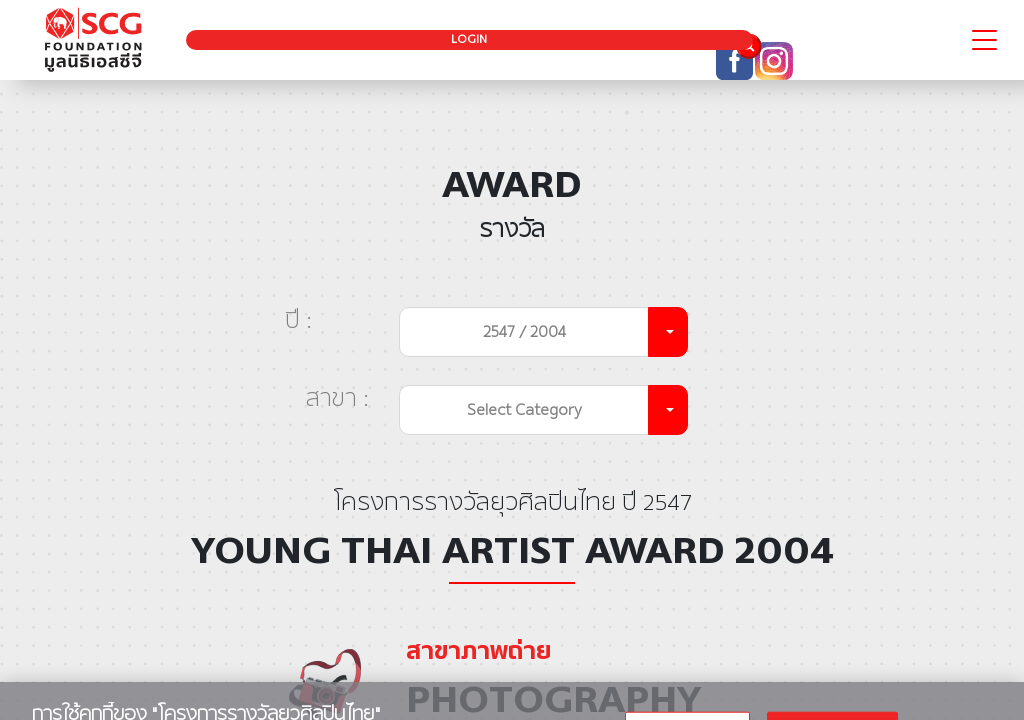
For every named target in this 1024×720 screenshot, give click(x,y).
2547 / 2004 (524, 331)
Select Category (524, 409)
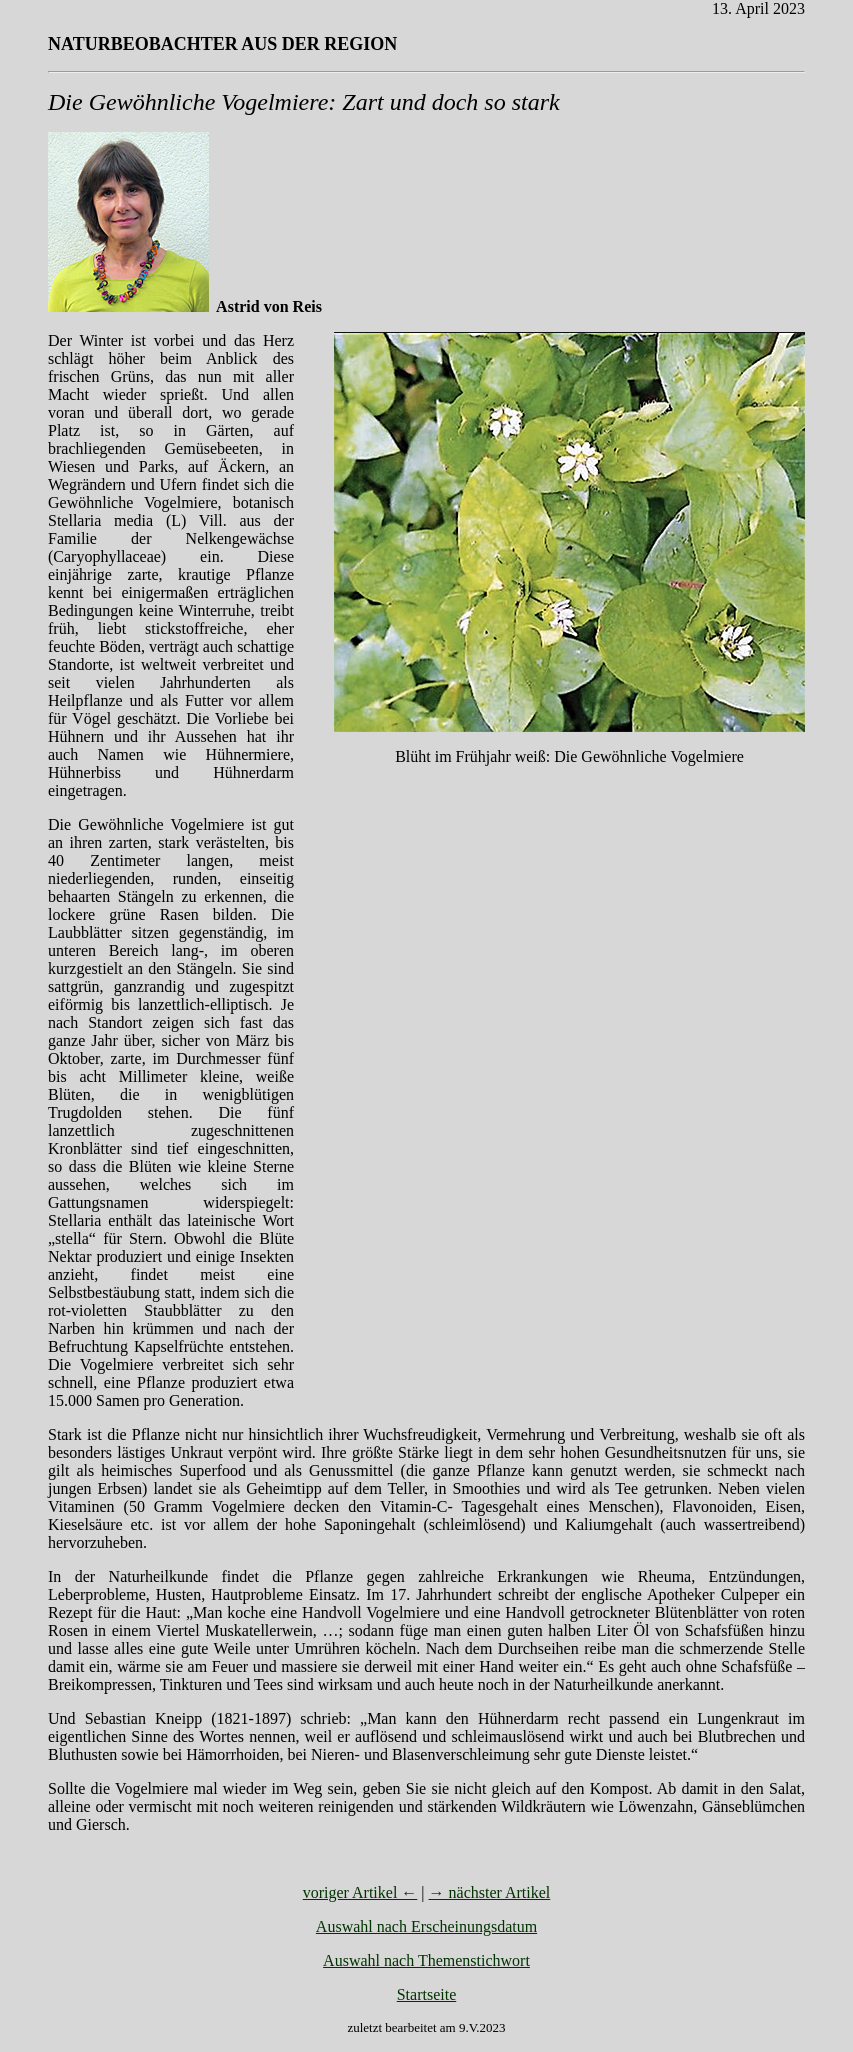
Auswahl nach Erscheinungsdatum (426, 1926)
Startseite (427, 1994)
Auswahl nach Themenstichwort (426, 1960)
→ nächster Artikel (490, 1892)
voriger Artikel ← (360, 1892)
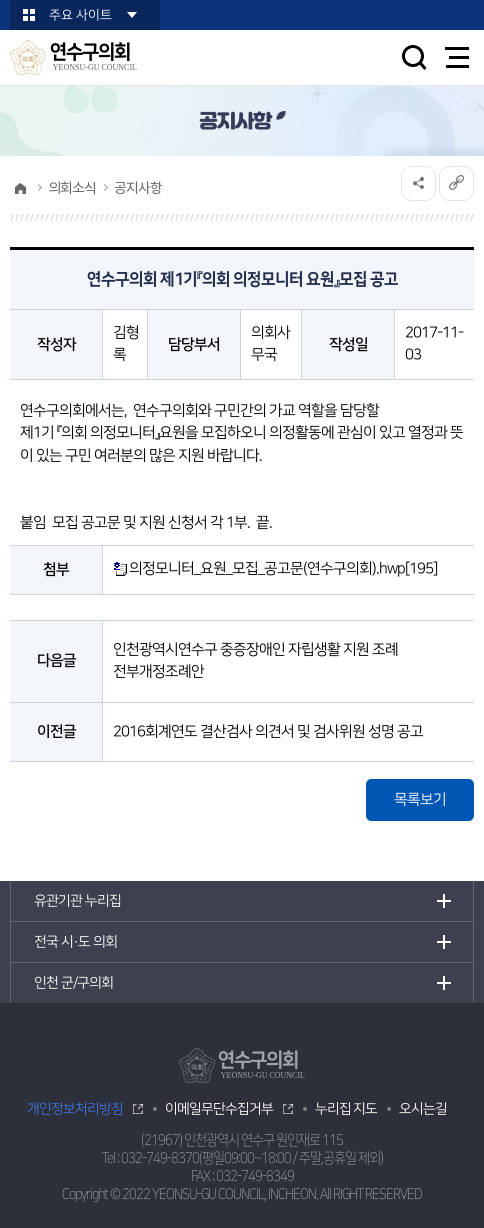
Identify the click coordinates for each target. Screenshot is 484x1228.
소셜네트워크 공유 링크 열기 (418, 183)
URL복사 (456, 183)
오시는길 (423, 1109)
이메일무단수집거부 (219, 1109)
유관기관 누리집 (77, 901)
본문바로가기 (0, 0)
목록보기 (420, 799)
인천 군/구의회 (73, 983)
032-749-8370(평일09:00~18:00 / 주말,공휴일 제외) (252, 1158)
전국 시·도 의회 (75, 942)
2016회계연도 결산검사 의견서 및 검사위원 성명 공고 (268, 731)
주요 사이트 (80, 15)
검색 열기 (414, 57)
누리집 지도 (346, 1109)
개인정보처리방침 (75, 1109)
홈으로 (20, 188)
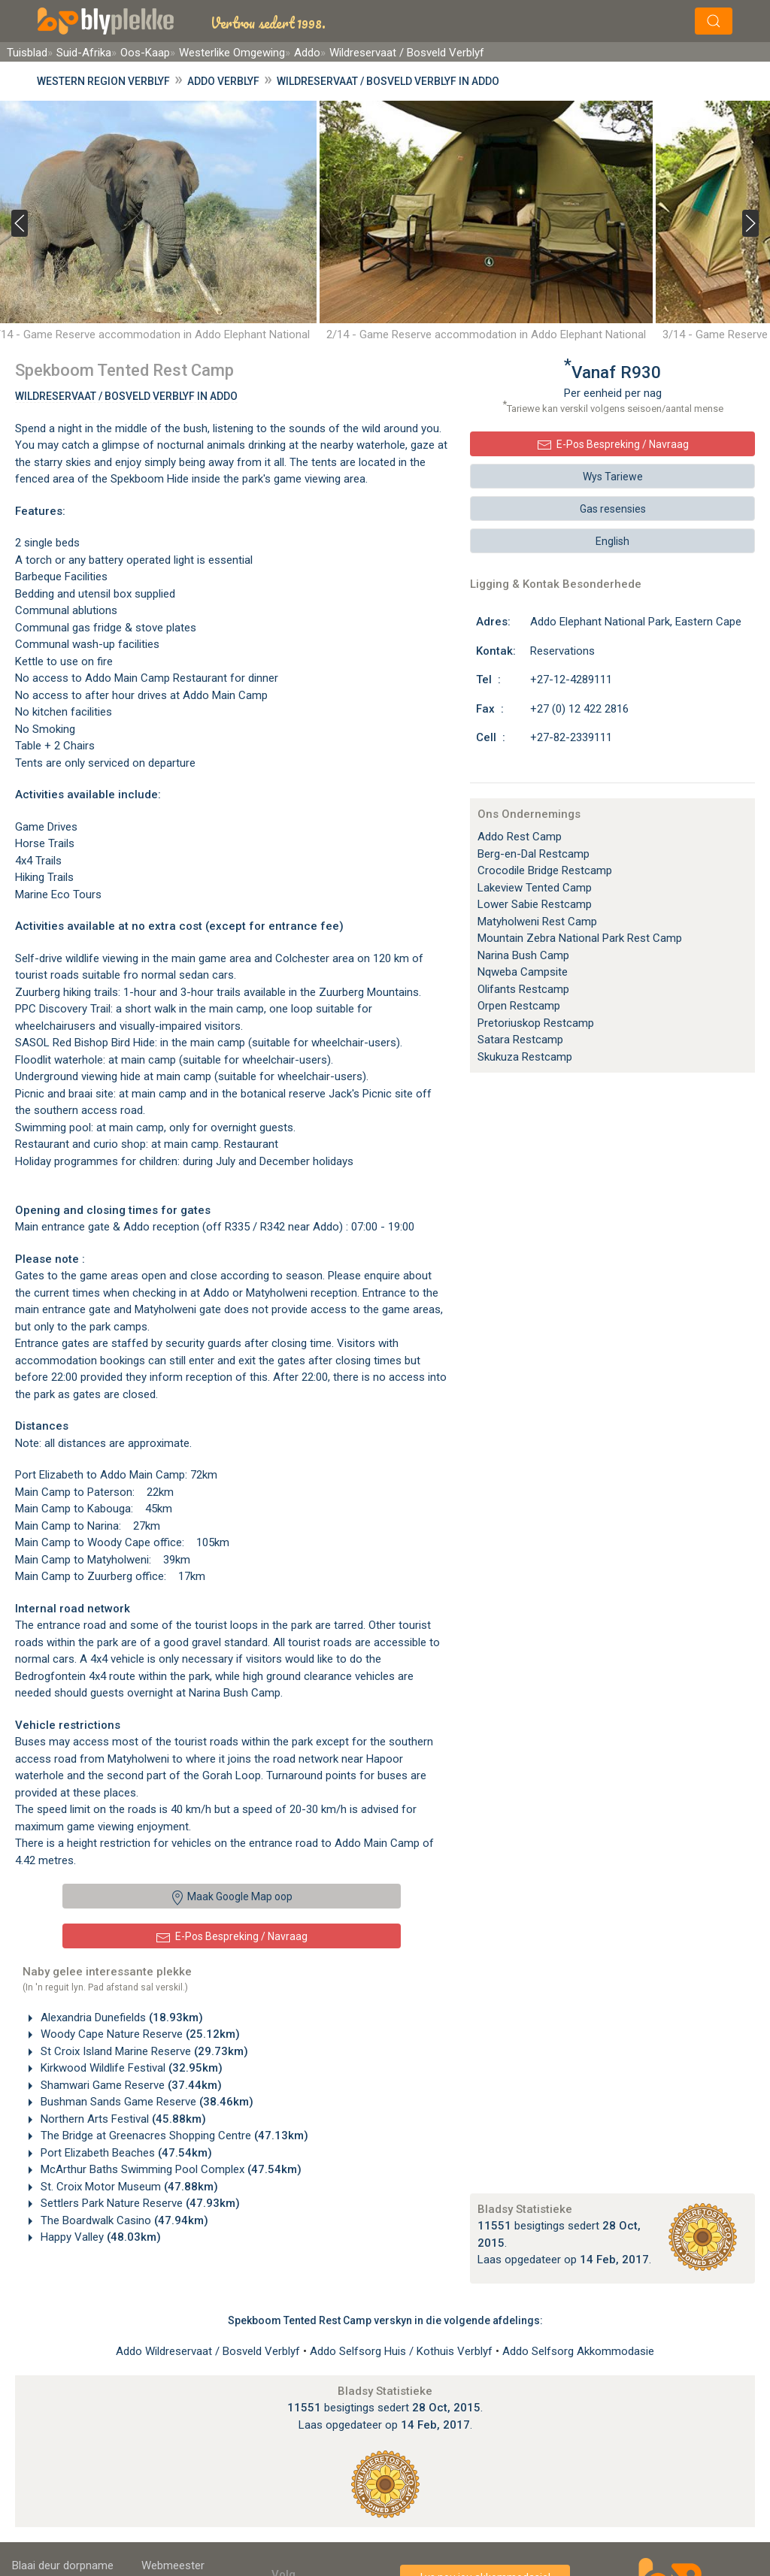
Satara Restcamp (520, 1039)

━━━━━━━━━━

Activity.
Set down every entry above verbatim, without pictures.

Task answer.
For every named target in this 1024×720 screenshot, give click(x,y).
2547 / 2004 (524, 331)
Select Category (524, 409)
Auswahl nach Erscheinungsdatum (426, 1926)
Startseite (427, 1994)
Auswahl nach Themenstichwort (426, 1960)
→ nächster Artikel (490, 1892)
voriger Artikel ← (360, 1892)
Identify the click coordinates for each target. Screenshot is 484x1228.
소셜네트워크 공유 링크 열기 (418, 183)
URL복사 (456, 183)
오시는길 (423, 1109)
이메일무단수집거부 (219, 1109)
유관기관 누리집 (77, 901)
본문바로가기 (0, 0)
목록보기 (420, 799)
인천 군/구의회 (73, 983)
032-749-8370(평일09:00~18:00 / 주말,공휴일 제외) (252, 1158)
전국 시·도 의회 (75, 942)
2016회계연도 결산검사 의견서 및 검사위원 성명 공고 (268, 731)
주요 사이트 (80, 15)
검색 열기 (414, 57)
누리집 지도 (346, 1109)
개인정보처리방침 (75, 1109)
홈으로 (20, 188)
Satara Restcamp (520, 1039)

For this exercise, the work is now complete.